O TESOURO DE BRESA


O TESOURO DE BRESA
              O árabe, com sua prodigiosa imaginação, faz a lenda surgir de todos os recantos do deserto, e como são interessantes as lendas que os baduínos e caravaneiros vão colher para além dos oásis... Malba Tahan era um verdadeiro caçador de lendas. A lenda abaixo atesta o valor desse grande pesquisador brasileiro, que projetou-se nos mais diversos campos do saber e é reconhecido internacionalmente.
 
 

             Houve, outrora, na Babilônia – a famosa cidade dos jardins suspensos – um pobre e modesto alfaiate chamado Enedim Musseieb, homem inteligente e trabalhador, que por suas boas qualidades e dotes de coração, granjeara muitas simpatias no bairro em que morava.
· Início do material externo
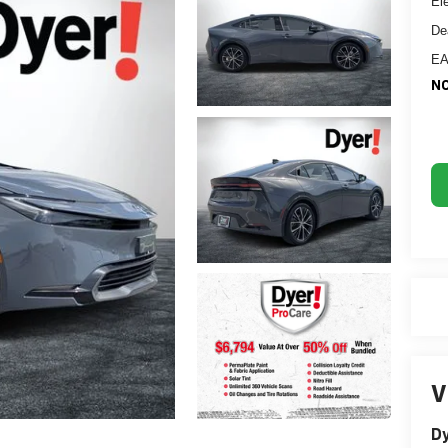
El
De
EA
NO
V
Dy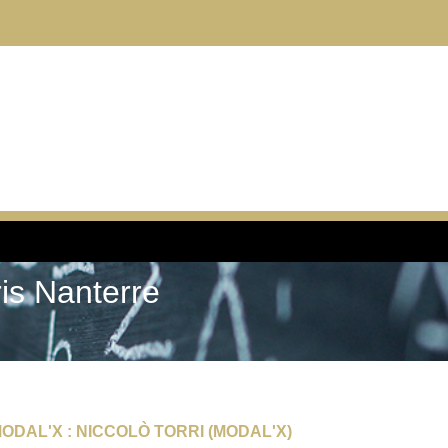
ris Nanterre
ODAL'X : NICCOLÒ TORRI (MODAL'X)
             Enedim passava o dia inteiro, de manhã até à noite, cortando, consertando e preparando as roupas de seus numerosos fregueses, e embora fosse paupérrimo, não perdia a esperança de vir a ser riquíssimo, senhor de muitos palácios e de grandes tesouros. Como conquistar, porém essa tão ambicionada riqueza? – pensava o mísero remendão, passando e repassando a agulha grossa de seu ofício – como descobrir um desses famosos tesouros que se acham escondidos nas profundezas dos mares?
              Ouvira ele contar, em palestras com estrangeiros vindos do Egito, da Síria, da Grécia e da Fenícia, histórias prodigiosas de aventureiros que haviam topado com cavernas, cheias de ouro; grutas profundas, forrageadas de brilhantes; luras sórdidas que guardavam caixas pesadíssimas a transbordar de pérolas, mimosos frutos da rapina de bárbaros cartagineses. E não poderia ele, á semelhança desses aventureiros felizes, descobrir um tesouro fabuloso, e tornar-se, assim, de um momento para outro, mais rico do que Naboinid, o rei poderoso? Ah! Se tal acontecesse, ele seria, então, senhor de um coruscante palácio: teria numerosos escravos; e, todas as tardes, num grande carro de ouro, tirado por mansos leões, passaria, de seu vagar, por sobre as grandes muralhas de Babilônia, cortejando amistosamente os príncipes ilustres da casa real.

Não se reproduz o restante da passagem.